→ Data provided
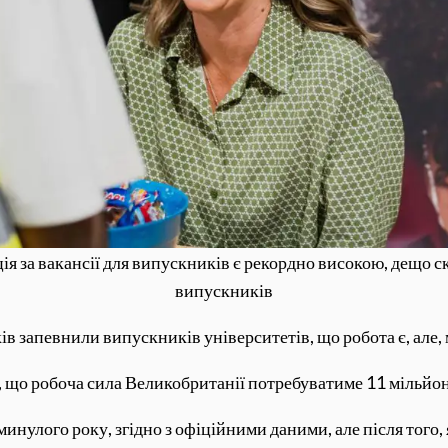
ія за вакансії для випускників є рекордно високою, дещо ск
випускників
ів запевнили випускників університетів, що робота є, але,
, що робоча сила Великобританії потребуватиме 11 мільйо
улого року, згідно з офіційними даними, але після того, як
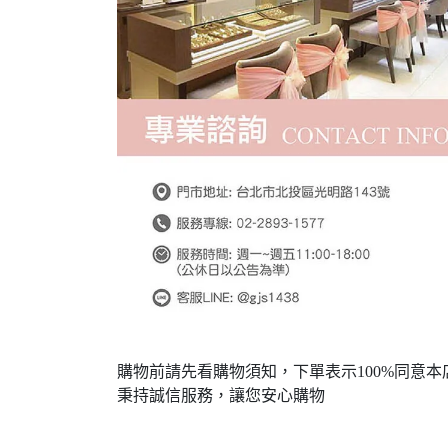
購物前請先看購物須知，下單表示100%同意本
秉持誠信服務，讓您安心購物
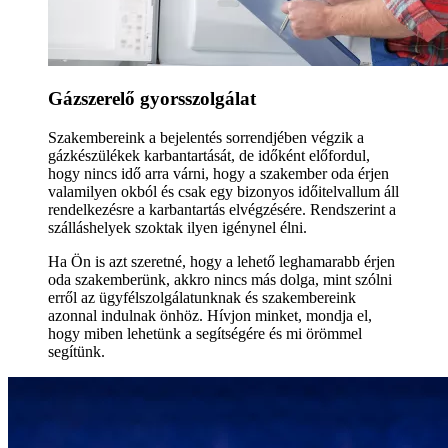
Gázszerelő gyorsszolgálat
Szakembereink a bejelentés sorrendjében végzik a
gázkészülékek karbantartását, de időként előfordul,
hogy nincs idő arra várni, hogy a szakember oda érjen
valamilyen okból és csak egy bizonyos időitelvallum áll
rendelkezésre a karbantartás elvégzésére. Rendszerint a
szálláshelyek szoktak ilyen igénynel élni.
Ha Ön is azt szeretné, hogy a lehető leghamarabb érjen
oda szakemberünk, akkro nincs más dolga, mint szólni
erről az ügyfélszolgálatunknak és szakembereink
azonnal indulnak önhöz. Hívjon minket, mondja el,
hogy miben lehetünk a segítségére és mi örömmel
segítünk.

→ Assigned task
The line with "azonnal indulnak önhöz." marks where to start. Transcribe from there through the final line of the records, exactly and with nothing added.

→ Solution below
azonnal indulnak önhöz. Hívjon minket, mondja el,
hogy miben lehetünk a segítségére és mi örömmel
segítünk.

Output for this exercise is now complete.